Life is dangerous ... especially for a plant that cannot simply run away to escape harmful environments. Plants are attacked by pests such as insects, nematodes, fungi, bacteria and viruses. Furthermore, they are exposed to abiotic forms of stress like drought, heat, cold, high salinity, and ultraviolet light. Unfavorable environmental conditions shift equilibria in ecosystems and result in enormous reductions in crop productivity. To cope with stress, plants have evolved remarkable defensive and protective strategies that allow them to develop into fertile organisms. Plant defense responses are continuously evolving in an evolutionary battle with pests, which in turn modify their invasive strategies to consume plants. This gave rise to an impressive arsenal of plant weapons. Many of the thousands of known plant secondary metabolites are thought to function in plant defense. To recognize danger and induce defenses, plants evolved a complex signaling network that responds to signals from the environment and regulates the synthesis of defense compounds.

The Systemic Wound Response

My group is employing tomato as a model plant. When tomato plants are attacked by chewing insects such as caterpillars, signals derived from these insects and the wounded plant are generated that can be perceived by plant cells. One of these wound signals is a small plant peptide called systemin which is thought to be processed from a precursor protein, called prosystemin. By binding to a membrane-bound receptor, systemin initiates an intracellular signal transduction pathway that relays and amplifies the wound signal leading to the activation of defense genes 1. Many plant defense genes encode antinutritive proteins such as proteinase inhibitors and enzymes that break down essential amino acids. When ingested, these proteins cause adverse effects on growth and development of the attacking insects by preventing uptake of essential amino acids in the insect gut 2. In addition, systemin activates indirect plant defenses through the release of volatile compounds 3,4. These volatiles are also released when plants are attacked by herbivorous insects and function as a ‘cry for help’. They serve as cues for predators or parasitoids which home in on the source of these volatiles to locate the herbivore and destroy it. An important signaling molecule synthesized in response to systemin and other wound signals is jasmonic acid. This plant hormone acts not only as a second messenger within the cells, but also as a long-distance signal that moves within the plant to distant leaves where it induces the wound response5.

Systemic wound response

Signal perception and signal transduction through MAPK pathways

The first step for a successful stress response is the sensing or perception of stress signals by plant cells. The perceived signal is then relayed via a chain of events that leads to an amplification of the signal, and eventually to gene activations and a cellular response. Mitogen-activated protein kinases (MAPKs or MPKs) are important elements in eukaryotic stress signal transduction networks. A MAPK is part of the 'MAPK cascade' which consists of three functionally linked kinases. MAPKKKs can be activated by extracellular signals. In turn, they activate MAPKKs by phosphorylation, which then phosphorylate and activate MAPKs. MAPK cascades regulate the activity of transcription factors or cytosolic enzymes. The Arabidopsis genome contains ~ 60 putative MAPKKKs, only 10 MAPKKs, and 20 MAPKs.

MAP kinase cascade

Research projects

Our aim is to characterize the molecular mechanisms of stress signal transduction, and the highly complex plant signaling network that enables a plant cell to integrate multiple stress signals and launch an appropriate cellular defense response. The focus is on plant-insect interactions.

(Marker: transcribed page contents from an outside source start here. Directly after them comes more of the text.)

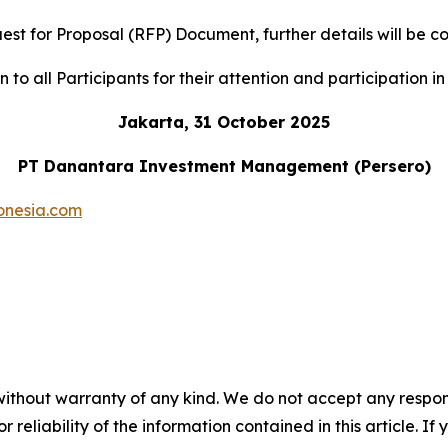
uest for Proposal (RFP) Document, further details will b
to all Participants for their attention and participation in 
Jakarta, 31 October 2025
PT Danantara Investment Management (Persero)
onesia.com
without warranty of any kind. We do not accept any responsib
r reliability of the information contained in this article. I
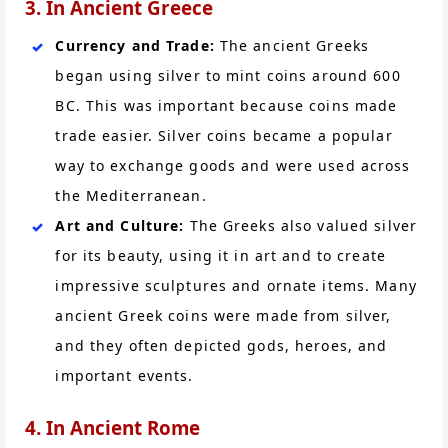
3. In Ancient Greece
Currency and Trade:
The ancient Greeks
began using silver to mint coins around 600
BC. This was important because coins made
trade easier. Silver coins became a popular
way to exchange goods and were used across
the Mediterranean.
Art and Culture:
The Greeks also valued silver
for its beauty, using it in art and to create
impressive sculptures and ornate items. Many
ancient Greek coins were made from silver,
and they often depicted gods, heroes, and
important events.
4. In Ancient Rome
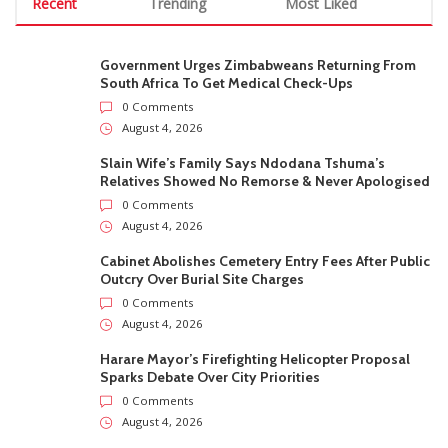
Recent
Trending
Most Liked
Government Urges Zimbabweans Returning From
South Africa To Get Medical Check-Ups
0 Comments
August 4, 2026
Slain Wife’s Family Says Ndodana Tshuma’s
Relatives Showed No Remorse & Never Apologised
0 Comments
August 4, 2026
Cabinet Abolishes Cemetery Entry Fees After Public
Outcry Over Burial Site Charges
0 Comments
August 4, 2026
Harare Mayor’s Firefighting Helicopter Proposal
Sparks Debate Over City Priorities
0 Comments
August 4, 2026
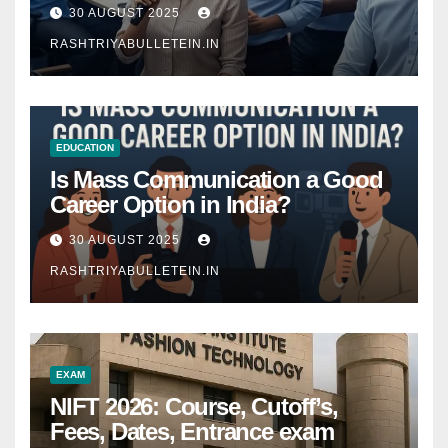
Comprehensive Guide
30 AUGUST 2025
RASHTRIYABULLETEIN.IN
EDUCATION
Is Mass Communication a Good
Career Option in India?
30 AUGUST 2025
RASHTRIYABULLETEIN.IN
EXAM
NIFT 2026: Course, Cutoff’s,
Fees, Dates, Entrance exam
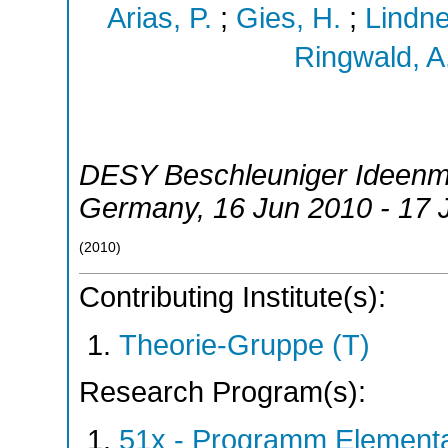
Arias, P.
;
Gies, H.
;
Lindne
Ringwald, A
DESY Beschleuniger Ideenm
Germany
, 16 Jun 2010 - 17
(
2010
)
Contributing Institute(s):
Theorie-Gruppe (T)
Research Program(s):
51x - Programm Elementar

We identified three specific MAPKs that respond to herbivorous insects, mechanical wound signals, systemin, oligosaccharide elicitors and ultraviolet-B (UV-B) radiation 6,7,8. UV-B radiation does not fully induce the wound response. However, when cells were irradiated with UV-B and subsequently wounded, the accumulation of defense proteins was increased in a synergistic manner when compared to non-irradiated plants 9. This provides an excellent system to study how a plant cell integrates more than one stress signal to activate a cellular defense response. Moreover, it indicates that changes in the global environment such as increased ground level UV-B radiation due to stratospheric ozone depletion (ozone hole) might have unexpected consequences for plant-consumer interactions 10.

By employing virus-induced gene silencing (VIGS) to silence the three tomato MAPK genes MPK1, 2, and 3, we demonstrated that these MAPKs regulate jasmonic acid and ethylene synthesis in response to systemin and wounding. Since synthesis of these plant hormones is required for defense gene activation, the silenced plants showed not only a severely impaired wound response but also a strongly reduced resistance against herbivorous insects 8. Chewing insects generate other MAPK-activating signals in addition to systemin, such as mechanical signals 8,11 and fatty acid-amino acid conjugates (FACs) 12. The corresponding signaling pathways all converge on the same three MAPKs, which explains why silencing of these MAPKs prevented a successful defense response against the attacking insect larvae.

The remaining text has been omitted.